Fix: structure with a procurement-friendly summary at the top — 1-2 pages — and technical depth below. Section ordering: Intended Use plus key safety results first. Model Details and Training Data later.
[SLIDE 6 — Audience confusion 2: Internal vs External]
Two: internal-vs-external. Internal engineering reads model cards for build decisions. External customer audiences read for procurement decisions. Same card serves both if it errs toward external clarity.
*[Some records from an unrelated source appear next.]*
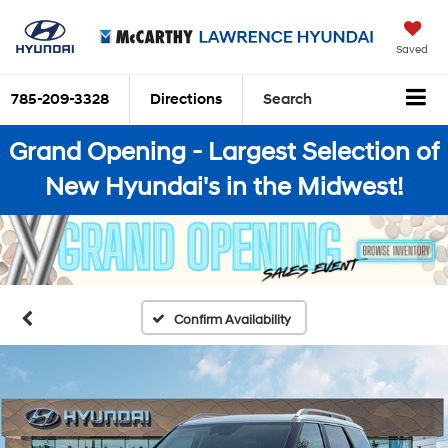
Saved
785-209-3328
Directions
Search
Grand Opening - Largest Selection of
New Hyundai's in the Midwest!
Confirm Availability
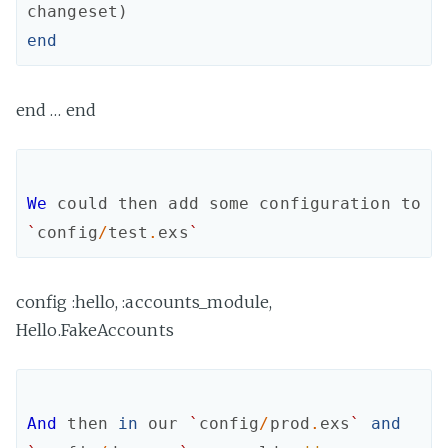
changeset
)
end
end … end
We
could
then
add
some
configuration
to
`
config
/
test
.
exs
`
config :hello, :accounts_module,
Hello.FakeAccounts
And
then
in
our
`
config
/
prod
.
exs
`
and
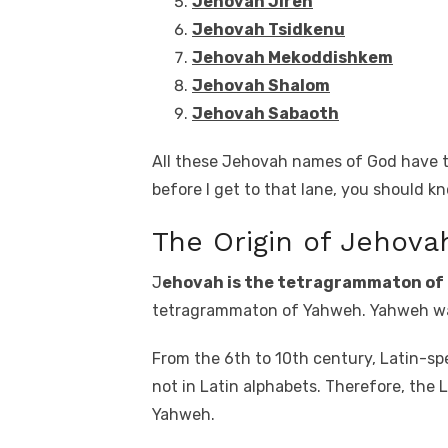
Jehovah Jireh
Jehovah Tsidkenu
Jehovah Mekoddishkem
Jehovah Shalom
Jehovah Sabaoth
All these Jehovah names of God have t
before I get to that lane, you should 
The Origin of Jehova
J
ehovah is the tetragrammaton of
tetragrammaton of Yahweh. Yahweh was
From the 6th to 10th century, Latin-spe
not in Latin alphabets. Therefore, th
Yahweh.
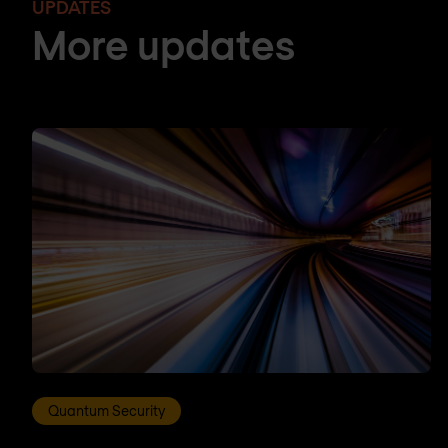
UPDATES
More updates
Quantum Security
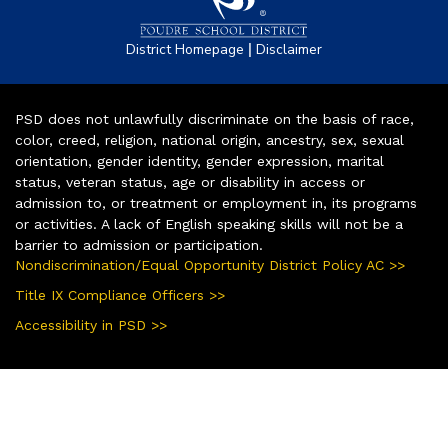
|
District Homepage
Disclaimer
PSD does not unlawfully discriminate on the basis of race,
color, creed, religion, national origin, ancestry, sex, sexual
orientation, gender identity, gender expression, marital
status, veteran status, age or disability in access or
admission to, or treatment or employment in, its programs
or activities. A lack of English speaking skills will not be a
barrier to admission or participation.
Nondiscrimination/Equal Opportunity District Policy AC >>
Title IX Compliance Officers >>
Accessibility in PSD >>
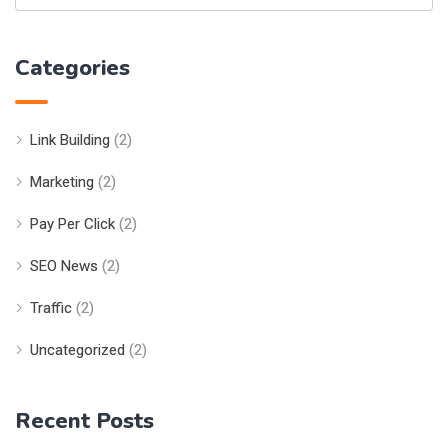
Categories
Link Building
(2)
Marketing
(2)
Pay Per Click
(2)
SEO News
(2)
Traffic
(2)
Uncategorized
(2)
Recent Posts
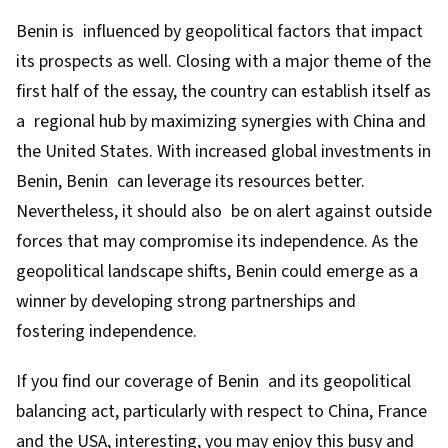
Benin is influenced by geopolitical factors that impact
its prospects as well. Closing with a major theme of the
first half of the essay, the country can establish itself as
a regional hub by maximizing synergies with China and
the United States. With increased global investments in
Benin, Benin can leverage its resources better.
Nevertheless, it should also be on alert against outside
forces that may compromise its independence. As the
geopolitical landscape shifts, Benin could emerge as a
winner by developing strong partnerships and
fostering independence.
If you find our coverage of Benin and its geopolitical
balancing act, particularly with respect to China, France
and the USA, interesting, you may enjoy this busy and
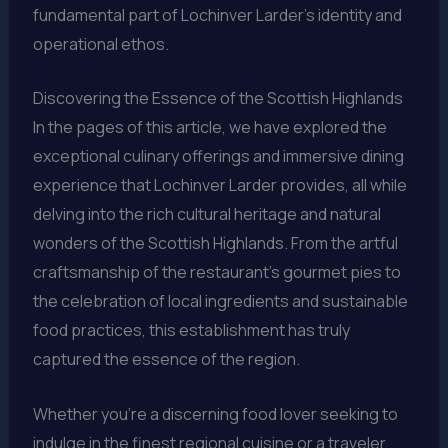
fundamental part of Lochinver Larder’s identity and
operational ethos.
Discovering the Essence of the Scottish Highlands
In the pages of this article, we have explored the
exceptional culinary offerings and immersive dining
experience that Lochinver Larder provides, all while
delving into the rich cultural heritage and natural
wonders of the Scottish Highlands. From the artful
craftsmanship of the restaurant’s gourmet pies to
the celebration of local ingredients and sustainable
food practices, this establishment has truly
captured the essence of the region.
Whether you’re a discerning food lover seeking to
indulge in the finest regional cuisine or a traveler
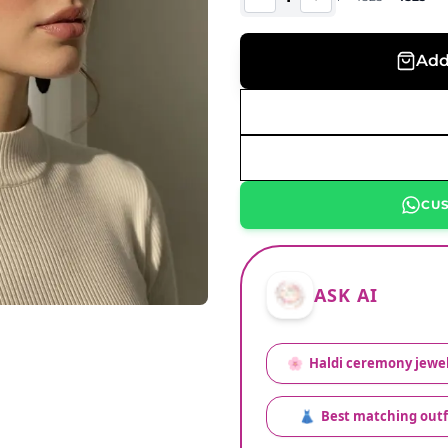
Add
CU
ASK AI
🌸
Haldi ceremony jewel
👗
Best matching outf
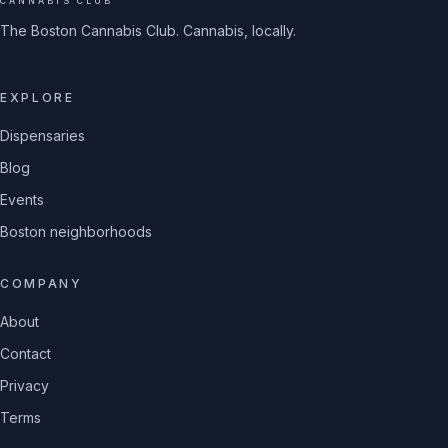
CANNABIS CLUB
The Boston Cannabis Club. Cannabis, locally.
EXPLORE
Dispensaries
Blog
Events
Boston neighborhoods
COMPANY
About
Contact
Privacy
Terms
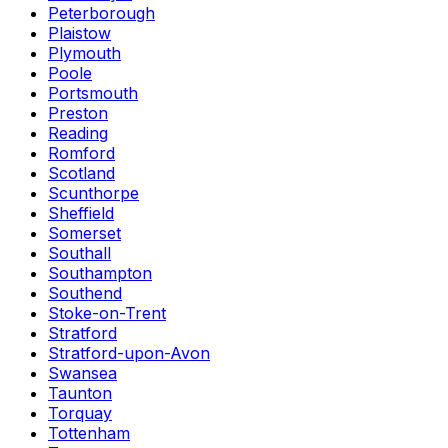
Peterborough
Plaistow
Plymouth
Poole
Portsmouth
Preston
Reading
Romford
Scotland
Scunthorpe
Sheffield
Somerset
Southall
Southampton
Southend
Stoke-on-Trent
Stratford
Stratford-upon-Avon
Swansea
Taunton
Torquay
Tottenham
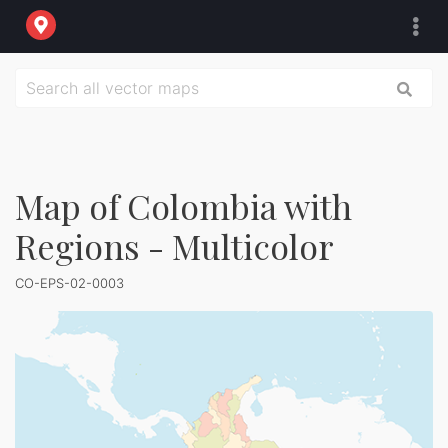
Map of Colombia with
Regions - Multicolor
CO-EPS-02-0003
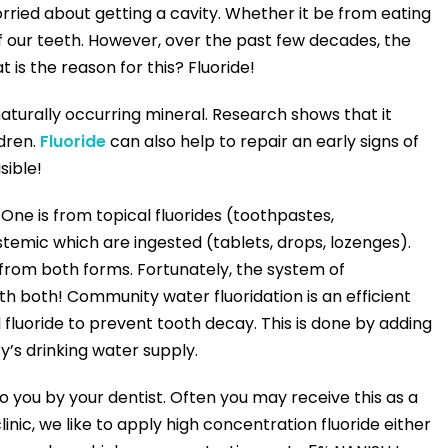
rried about getting a cavity. Whether it be from eating
 our teeth. However, over the past few decades, the
is the reason for this? Fluoride!
 naturally occurring mineral. Research shows that it
ldren.
Fluoride
can also help to repair an early signs of
sible!
 One is from topical fluorides (toothpastes,
emic which are ingested (tablets, drops, lozenges).
from both forms. Fortunately, the system of
h both! Community water fluoridation is an efficient
 fluoride to prevent tooth decay. This is done by adding
y’s drinking water supply.
o you by your dentist. Often you may receive this as a
inic, we like to apply high concentration fluoride either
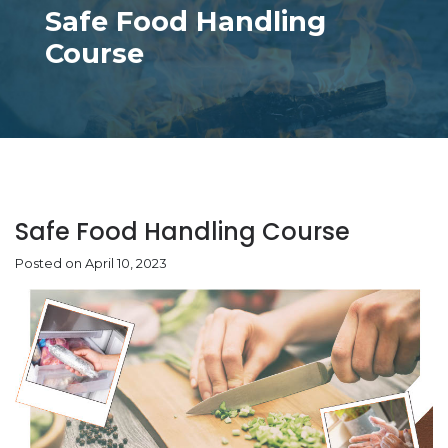
Safe Food Handling
Course
Safe Food Handling Course
Posted on April 10, 2023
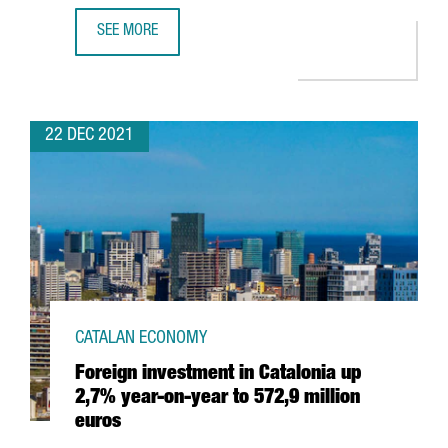
SEE MORE
HUTCHISON PORTS WILL INVEST 60 MILLION EUROS TO EX
22 DEC 2021
CATALAN ECONOMY
Foreign investment in Catalonia up
2,7% year-on-year to 572,9 million
euros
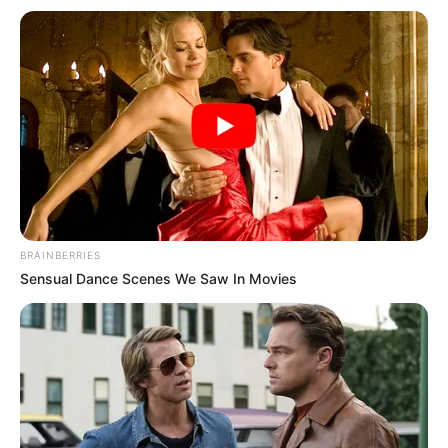
Look what Dr Nandipha’s mother spotted doing
in court yesterday
SEPTEMBER 10, 2024
Unexpected || Hawks To Arrest ANC Heavyweight
Over R680 000 Alleged Money Laundering
SEPTEMBER 11, 2024
BRAINBERRIES
Sensual Dance Scenes We Saw In Movies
Fix: write the card as if the most-skeptical-external-reader is the audience. Internal engineers can ask follow-up questions. External audiences can't.
[SLIDE 7 — Common gaps]
Three common gaps. Training data is vague — "publicly available data" without further detail. Signal of lack of provenance discipline. Out-of-scope uses missing or generic — "don't use for malicious purposes" is unhelpful. Specific cases — "not validated for medical diagnostic use" — are useful. Quantitative analyses skip intersectional breakdowns — aggregate accuracy reported, per-demographic per-domain per-language performance isn't. Increasing pressure to disclose intersectional results.
[SLIDE 8 — L8.7 + up next]
L8.7 has you write a complete model card for the M1 RAG app plus accompanying risk assessment. By the end you have a real example.
Next: system cards, data sheets, AI-BOM revisited. Five minutes.
Slide outline¶
- Title — "Model cards: structure, audience, common gaps".
- Definition + history — tension diagram (technical / marketing / legal).
- Eight sections — eight-card grid.
- 2026 extensions — five-bullet additions list.
- Audience confusion 1 — engineer-vs-procurement split with fix.
- Audience confusion 2 — internal-vs-external split with fix.
- Common gaps — three red-flag cards.
- L8.7 + up next — lab callout + pointer.
Production notes¶
- Recording: ~4.5 min. Cap 5.
- Slide 3 (eight sections) is the lesson's reference artifact.